··· Listed records
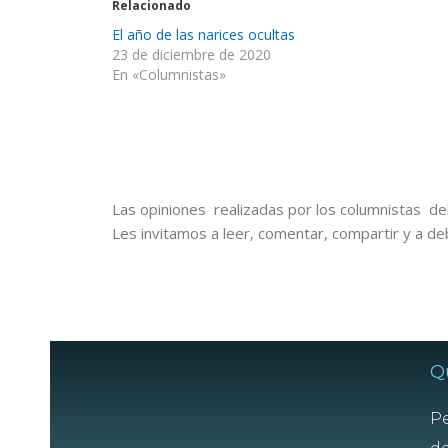
Relacionado
El año de las narices ocultas
23 de diciembre de 2020
En «Columnistas»
Las opiniones realizadas por los columnistas del
Les invitamos a leer, comentar, compartir y a de
Q
Pe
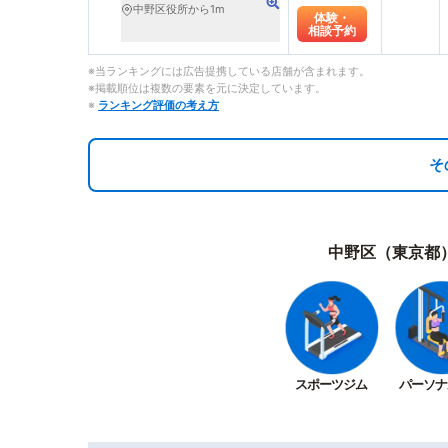
中野区役所から1m
体験・
相談予約
※当ランキングには広告提携している店舗が含まれます。
※掲載順位は複数の要素を元に決定しています。
※
ランキング評価の考え方
そ
中野区（東京都
スポーツジム
パーソナ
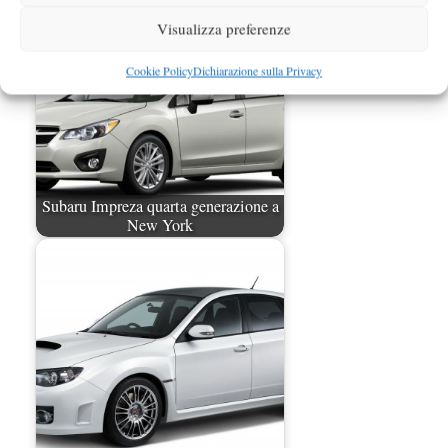
Visualizza preferenze
Cookie Policy
Dichiarazione sulla Privacy
Subaru Impreza quarta generazione a
New York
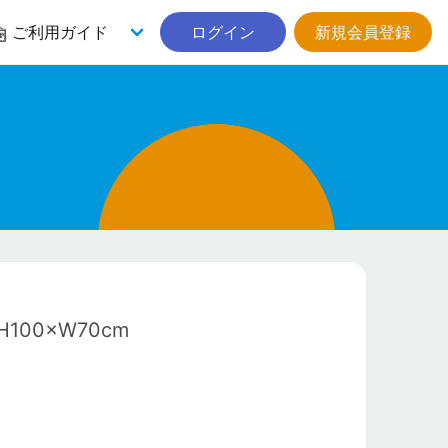
ご利用ガイド
ログイン
新規会員登録
00×W70cm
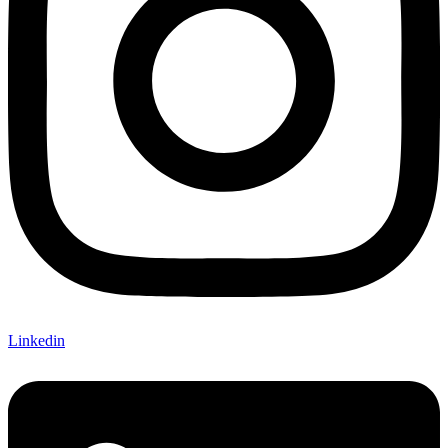
Linkedin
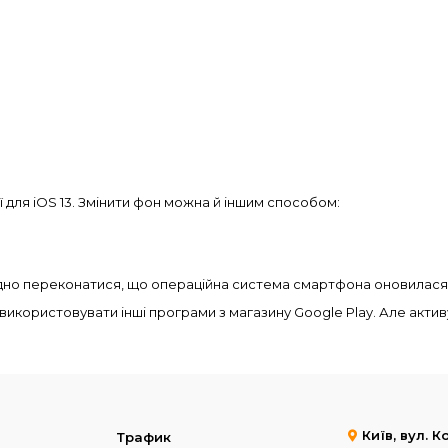
 для iOS 13. Змінити фон можна й іншим способом:
но переконатися, що операційна система смартфона оновилася до 
 – використовувати інші програми з магазину Google Play. Але акти
Київ, вул. 
Трафик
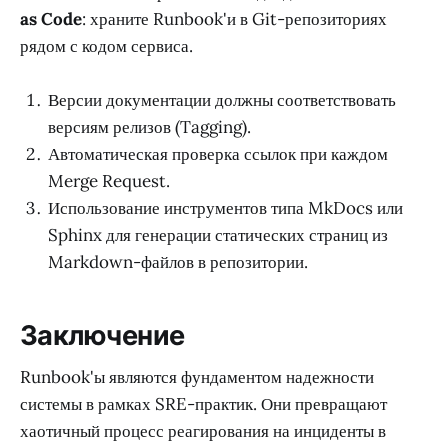
as Code
: храните Runbook'и в Git-репозиториях
рядом с кодом сервиса.
Версии документации должны соответствовать
версиям релизов (Tagging).
Автоматическая проверка ссылок при каждом
Merge Request.
Использование инструментов типа MkDocs или
Sphinx для генерации статических страниц из
Markdown-файлов в репозитории.
Заключение
Runbook'ы являются фундаментом надежности
системы в рамках SRE-практик. Они превращают
хаотичный процесс реагирования на инциденты в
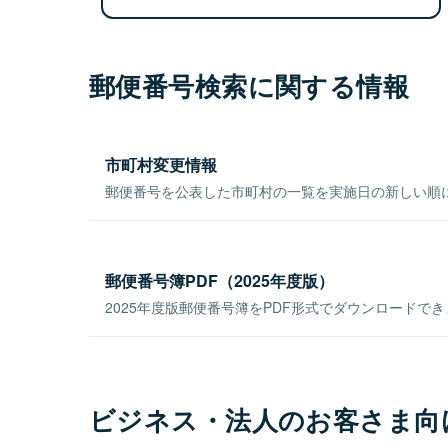
郵便番号検索に関する情報
市町村変更情報
郵便番号を公表した市町村の一覧を実施日の新しい順
郵便番号簿PDF（2025年度版）
2025年度版郵便番号簿をPDF形式でダウンロードで
ビジネス・法人のお客さま向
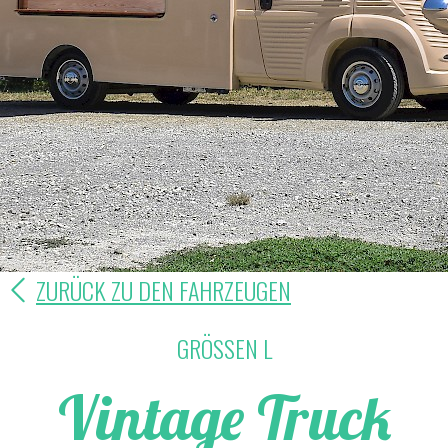
ZURÜCK ZU DEN FAHRZEUGEN
GRÖSSEN L
Vintage Truck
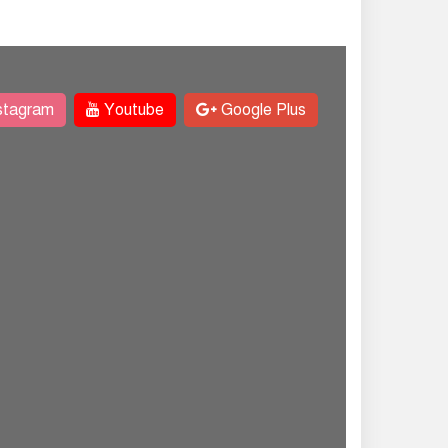
stagram
Youtube
Google Plus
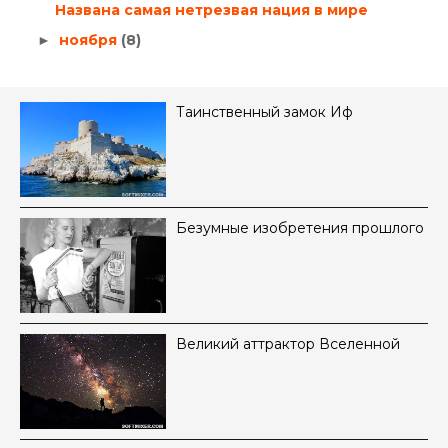
Названа самая нетрезвая нация в мире
ноября
(8)
►
Таинственный замок Иф
Безумные изобретения прошлого
Великий аттрактор Вселенной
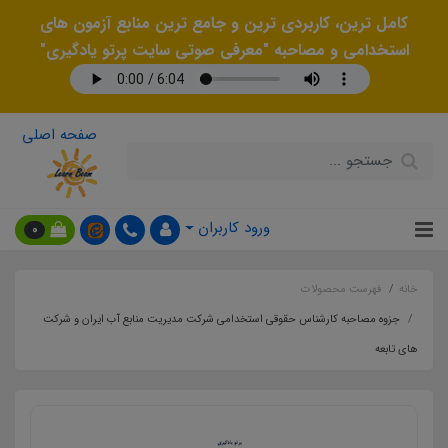
کامل ترین، کاربردی ترین و جامع ترین منابع آزمون های
استخدامی و مصاحبه "معرفی صوتی سایت پرتو یادگیری"
صفحه اصلی
ورود کاربران
0
خانه
فهرست محصولات
جزوه مصاحبه کارشناس حقوقی استخدامی شرکت مدیریت منابع آب ایران و شرکت
های تابعه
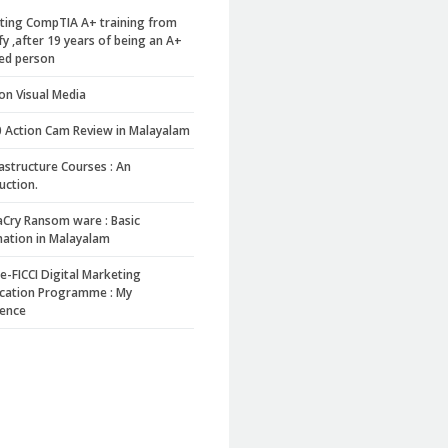
ating CompTIA A+ training from
fy ,after 19 years of being an A+
ied person
on Visual Media
0 Action Cam Review in Malayalam
rastructure Courses : An
uction.
Cry Ransom ware : Basic
mation in Malayalam
-FICCI Digital Marketing
ication Programme : My
ience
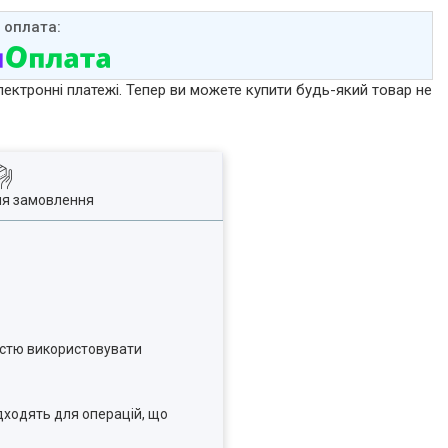
лектронні платежі. Тепер ви можете купити будь-який товар не
ля замовлення
істю використовувати
дходять для операцій, що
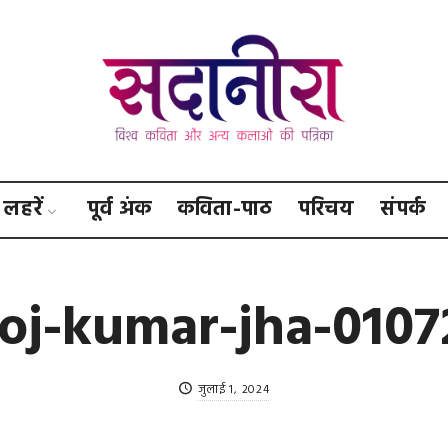
सदानीरा
लहरें
पूर्व अंक
कविता-पाठ
परिचय
संपर्क
oj-kumar-jha-0107
जुलाई 1, 2024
······
> _What the exercise asks_
Where in the entries does the word "استخدامی" occur? Copy out each line that has it.

> _Your response_
استخدامی و مصاحبه "معرفی صوتی سایت پرتو یادگیری"
جزوه مصاحبه کارشناس حقوقی استخدامی شرکت مدیریت منابع آب ایران و شرکت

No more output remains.